Fussball NLA: Servette neuer Leader

Der Genfer Alexandre Comisetti (links) im Zweikampf mit Frederic Chassot vom FCZ. Keystone

Nach nur einer Woche sind die Grasshoppers ihre Leader-Position bereits wieder los. GC musste in Aarau in der 92. Minute ein 0:1 hinnehmen und Servette passieren lassen. Servette fertigte auswärts den desolaten FC Zürich mit 3:0 ab.

Dieser Inhalt wurde am 23. September 2001 - 20:16 publiziert

Bemüht hat sich der FC Zürich gegen Servette zweifelsohne, die zweite Heimniederlage abzuwenden. Bemühend war aber vor allem, wie der FCZ das tat. Und am Ende, als das 0:3 endgültig nicht mehr zu korrigieren war, pfiffen die wenigen Zuschauer im Letzigrund das Heimteam aus. In den letzten sechs Runden haben die Zürcher lediglich drei Punkte gewonnen.

Gleich den ersten, von Sébastien Fournier getretenen Corner lenkte Alexandre Comisetti zur Genfer Führung ins Tor. Und als Comisetti Wilson Oruma lancierte und dieser einen letzten Widersacher umdribbelte, ehe er den Ball locker über Pascolo hob, war die Zürcher Resignation frühzeitig perfekt. Dills 3:0 in der zweiten Hälfte - notabene erneut im Anschluss an einen Fournier-Corner - war für die Genfer ein willkommenes Supplément, mehr nicht.

Zwei St.Galler Torschützen zum 1:1-Remis

Vor der beschämenden Kulisse von 1'350 Zuschauern bot Lausanne beim 1:1-Remis gegen St.Gallen eine höchst bemerkenswerte Leistung und setzte der Ostschweizer Siegesserie nach vier Partien ein Ende. Unter die Torschützen reihten sich aber ausschliesslich St.Galler: In der 36. Minute grätschte Verteidiger Marc Zellweger den Ball ins eigene Gehäuse. In der 62. gelang dem Brasilianer Jefferson per Hands-Penalty der glückhafte Ausgleich.

Als die St.Galler nach dem Platzverweis gegen Chaile, der Chaveriat mit einer klassischen "Notbremse" stoppte, nur noch mit reduziertem Personal auf dem Platz standen, hätten sie aber umgehend wieder im Rückstand liegen können.

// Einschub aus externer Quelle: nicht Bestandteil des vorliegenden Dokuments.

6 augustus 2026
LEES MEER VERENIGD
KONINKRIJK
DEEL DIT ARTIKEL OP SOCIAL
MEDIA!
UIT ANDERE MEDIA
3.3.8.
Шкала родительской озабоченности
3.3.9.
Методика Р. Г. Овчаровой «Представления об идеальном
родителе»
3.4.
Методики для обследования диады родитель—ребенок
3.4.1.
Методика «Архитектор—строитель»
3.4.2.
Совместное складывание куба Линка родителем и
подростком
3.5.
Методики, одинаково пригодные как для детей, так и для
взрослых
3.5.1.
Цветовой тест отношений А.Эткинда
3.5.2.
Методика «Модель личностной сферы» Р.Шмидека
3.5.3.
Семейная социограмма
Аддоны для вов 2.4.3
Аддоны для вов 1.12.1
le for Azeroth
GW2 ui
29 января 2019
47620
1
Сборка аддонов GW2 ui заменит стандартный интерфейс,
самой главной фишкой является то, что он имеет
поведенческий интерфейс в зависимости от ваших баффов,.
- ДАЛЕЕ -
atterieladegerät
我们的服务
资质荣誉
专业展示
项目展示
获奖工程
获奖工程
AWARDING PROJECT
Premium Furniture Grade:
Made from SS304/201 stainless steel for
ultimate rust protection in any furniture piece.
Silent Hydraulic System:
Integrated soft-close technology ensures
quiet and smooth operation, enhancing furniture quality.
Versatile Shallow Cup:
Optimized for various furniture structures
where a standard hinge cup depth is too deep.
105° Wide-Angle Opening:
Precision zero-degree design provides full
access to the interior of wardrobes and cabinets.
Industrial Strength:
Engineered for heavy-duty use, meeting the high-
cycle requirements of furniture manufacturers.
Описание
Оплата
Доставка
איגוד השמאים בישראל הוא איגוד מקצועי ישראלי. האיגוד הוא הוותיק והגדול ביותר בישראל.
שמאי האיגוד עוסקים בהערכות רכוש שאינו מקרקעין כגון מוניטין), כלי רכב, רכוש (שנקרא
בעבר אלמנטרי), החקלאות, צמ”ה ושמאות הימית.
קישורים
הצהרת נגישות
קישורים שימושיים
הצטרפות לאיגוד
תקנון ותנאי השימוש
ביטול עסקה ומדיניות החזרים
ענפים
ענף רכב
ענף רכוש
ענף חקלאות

St.Gallen war gegenüber der vorzüglichen Europacup-Vorstellung vom letzten Donnerstag gegen Steaua Bukarest kaum mehr wieder zu erkennen. Die Ostschweizer bekundeten mit dem unglaublich morastigen Terrain bedeutend mehr Mühe als die Waadtländer und wirkten lange Zeit schwerfällig.

FC Aarau: Sieg in letzter Sekunde

Dank einem 1:0-Sieg gegen GC rückte der FC Aarau vom neunten auf den dritten Platz vor. Die Aargauer gingen praktisch mit dem Schlusspfiff durch einen direkt verwandelten Foul-Freistoss des Polen Slawomir Wojciechowski in Führung (92.) und feierten damit einen etwas glücklichen Heimerfolg.

Der entthronte Spitzenreiter Grasshoppers bekundete erst bei einem durch Goalie Stefan Huber hervorragend abgewehrten Foulpenalty von Christian Okpala (49.) viel Glück und beklagten danach zweimal grosses Pech, als Distanzschüsse von Luca Ippoliti (52.) und Papa Bouba (83.) von der Latte abprallten. Die am Donnerstag im UEFA-Cup noch feiernden Zürcher mussten im Brügglifeld die erste Niederlage nach vier Siegen in Serie einstecken.

Die Enge über dem Strich

Hinter dem überraschenden Dritten Aarau hält sich Aufsteiger Young Boys an vierter Stelle. Die Berner erreichten in Lugano ein 0:0. Das millionenschwere Basel hat sich dank dem fünften Heimsieg in Folge (2:1 gegen Sion) zum ersten Mal im aktuellen Championat über den Strich gehievt. Luzern tauchte auch in Neuenburg - diesmal mit 1:4.

Zur Lage am ominösen Strich, der nach der 22. Qualifikations-Runde die Spreu vom Weizen trennen wird, ist zu sagen, dass der Leader Servette und der Neunte (Zürich) innerhalb von nur 4 Punkten klassiert sind. Nur Lausanne und Luzern können sich schon jetzt mit der Auf-/Abstiegsrunde befassen.